## [Your task]
If a record holds a picture, omit the picture, but copy everything else below exactly.

□ □ □

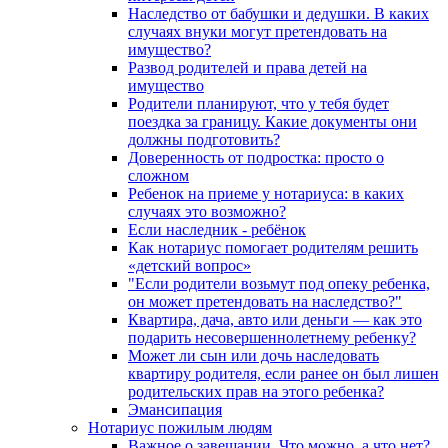
Наследство от бабушки и дедушки. В каких
случаях внуки могут претендовать на
имущество?
Развод родителей и права детей на
имущество
Родители планируют, что у тебя будет
поездка за границу. Какие документы они
должны подготовить?
Доверенность от подростка: просто о
сложном
Ребенок на приеме у нотариуса: в каких
случаях это возможно?
Если наследник - ребёнок
Как нотариус помогает родителям решить
«детский вопрос»
"Если родители возьмут под опеку ребенка,
он может претендовать на наследство?"
Квартира, дача, авто или деньги — как это
подарить несовершеннолетнему ребенку?
Может ли сын или дочь наследовать
квартиру родителя, если ранее он был лишен
родительских прав на этого ребенка?
Эмансипация
Нотариус пожилым людям
Важное о завещании. Что можно, а что нет?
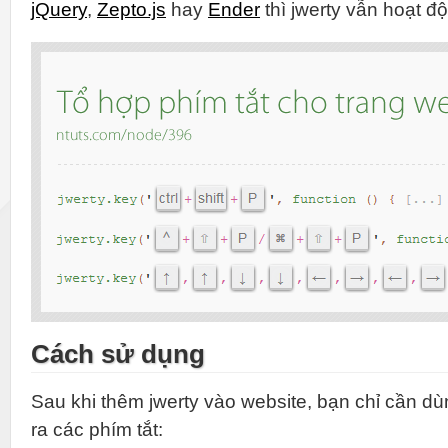
jQuery
,
Zepto.js
hay
Ender
thì jwerty vẫn hoạt độ
Cách sử dụng
Sau khi thêm jwerty vào website, bạn chỉ cần d
ra các phím tắt:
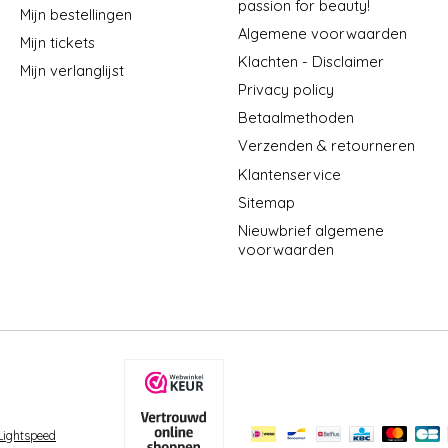
passion for beauty!
Mijn bestellingen
Algemene voorwaarden
Mijn tickets
Klachten - Disclaimer
Mijn verlanglijst
Privacy policy
Betaalmethoden
Verzenden & retourneren
Klantenservice
Sitemap
Nieuwbrief algemene
voorwaarden
Lightspeed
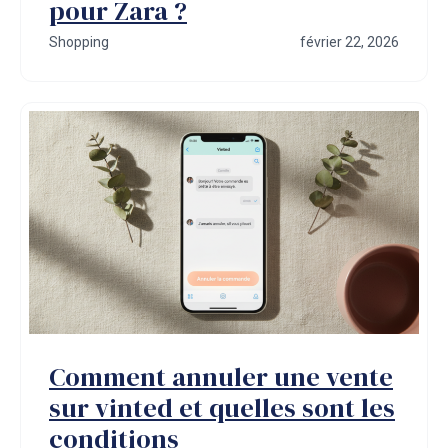
pour Zara ?
Shopping
février 22, 2026
Comment annuler une vente
sur vinted et quelles sont les
conditions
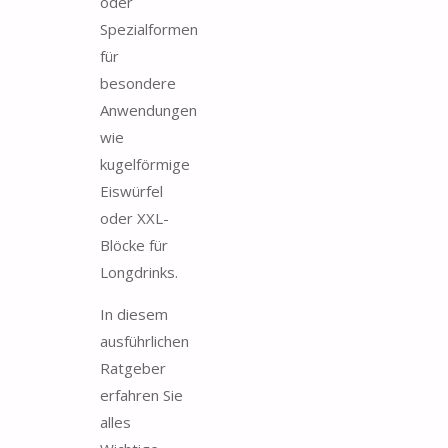
oder
Spezialformen
für
besondere
Anwendungen
wie
kugelförmige
Eiswürfel
oder XXL-
Blöcke für
Longdrinks.
In diesem
ausführlichen
Ratgeber
erfahren Sie
alles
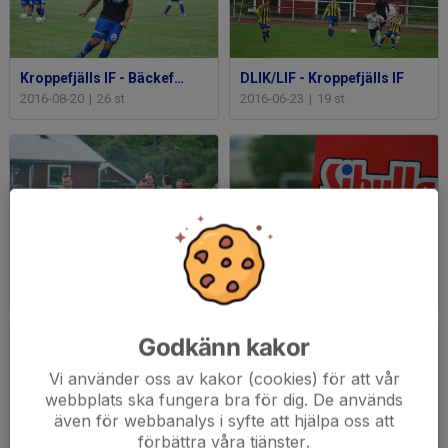
Kroppefjälls IF - Bäckefors IF
DLIK/LIF - Kroppefjälls IF
2016-08-20
|
26 st
2016-06-23
|
19 st
Kroppefjälls IF - Högsäters GF
Kroppefjälls IF - Bengtsfors IF
2016-06-09
|
25 st
2016-05-29
|
24 st
Godkänn kakor
Vi använder oss av kakor (cookies) för att vår
webbplats ska fungera bra för dig. De används
även för webbanalys i syfte att hjälpa oss att
förbättra våra tjänster.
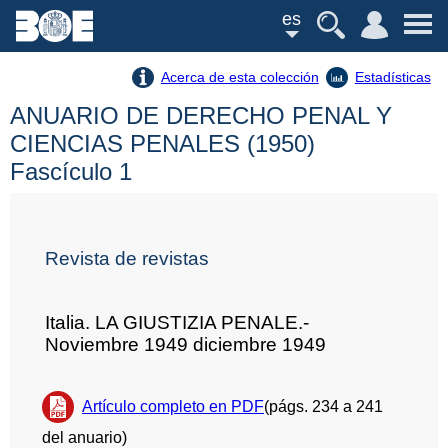
es
Acerca de esta colección
Estadísticas
ANUARIO DE DERECHO PENAL Y
CIENCIAS PENALES (1950)
Fascículo 1
Revista de revistas
Italia. LA GIUSTIZIA PENALE.-
Noviembre 1949 diciembre 1949
Artículo completo en PDF
(págs. 234 a 241
del anuario)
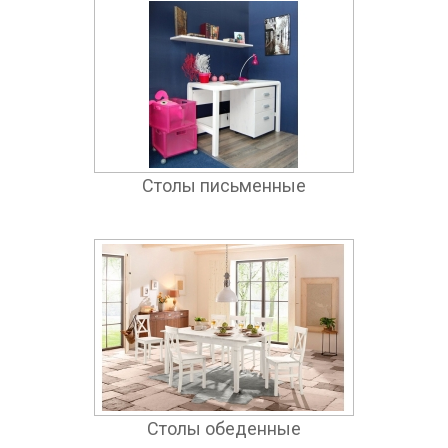
Столы письменные
Столы обеденные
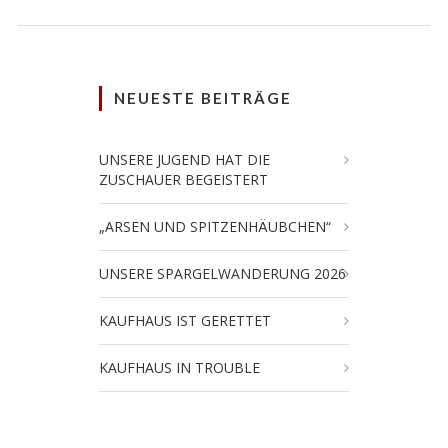
NEUESTE BEITRÄGE
UNSERE JUGEND HAT DIE
ZUSCHAUER BEGEISTERT
„ARSEN UND SPITZENHÄUBCHEN“
UNSERE SPARGELWANDERUNG 2026
KAUFHAUS IST GERETTET
KAUFHAUS IN TROUBLE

□ □ □

## [Solution to the problem]
Наследство от бабушки и дедушки. В каких
случаях внуки могут претендовать на
имущество?
Развод родителей и права детей на
имущество
Родители планируют, что у тебя будет
поездка за границу. Какие документы они
должны подготовить?
Доверенность от подростка: просто о
сложном
Ребенок на приеме у нотариуса: в каких
случаях это возможно?
Если наследник - ребёнок
Как нотариус помогает родителям решить
«детский вопрос»
"Если родители возьмут под опеку ребенка,
он может претендовать на наследство?"
Квартира, дача, авто или деньги — как это
подарить несовершеннолетнему ребенку?
Может ли сын или дочь наследовать
квартиру родителя, если ранее он был лишен
родительских прав на этого ребенка?
Эмансипация
Нотариус пожилым людям
Важное о завещании. Что можно, а что нет?
jQuery
,
Zepto.js
hay
Ender
thì jwerty vẫn hoạt độ
Cách sử dụng
Sau khi thêm jwerty vào website, bạn chỉ cần d
ra các phím tắt:
passion for beauty!
Mijn bestellingen
Algemene voorwaarden
Mijn tickets
Klachten - Disclaimer
Mijn verlanglijst
Privacy policy
Betaalmethoden
Verzenden & retourneren
Klantenservice
Sitemap
Nieuwbrief algemene
voorwaarden
Lightspeed
pour Zara ?
Shopping
février 22, 2026
Comment annuler une vente
sur vinted et quelles sont les
conditions
oder
Spezialformen
für
besondere
Anwendungen
wie
kugelförmige
Eiswürfel
oder XXL-
Blöcke für
Longdrinks.
In diesem
ausführlichen
Ratgeber
erfahren Sie
alles
Kroppefjälls IF - Bäckefors IF
DLIK/LIF - Kroppefjälls IF
2016-08-20
|
26 st
2016-06-23
|
19 st
Kroppefjälls IF - Högsäters GF
Kroppefjälls IF - Bengtsfors IF
2016-06-09
|
25 st
2016-05-29
|
24 st
Godkänn kakor
Vi använder oss av kakor (cookies) för att vår
webbplats ska fungera bra för dig. De används
även för webbanalys i syfte att hjälpa oss att
förbättra våra tjänster.
es
Acerca de esta colección
Estadísticas
ANUARIO DE DERECHO PENAL Y
CIENCIAS PENALES (1950)
Fascículo 1
Revista de revistas
Italia. LA GIUSTIZIA PENALE.-
Noviembre 1949 diciembre 1949
Artículo completo en PDF
(págs. 234 a 241
del anuario)
Столы письменные
Столы обеденные
NEUESTE BEITRÄGE
UNSERE JUGEND HAT DIE
ZUSCHAUER BEGEISTERT
„ARSEN UND SPITZENHÄUBCHEN“
UNSERE SPARGELWANDERUNG 2026
KAUFHAUS IST GERETTET
KAUFHAUS IN TROUBLE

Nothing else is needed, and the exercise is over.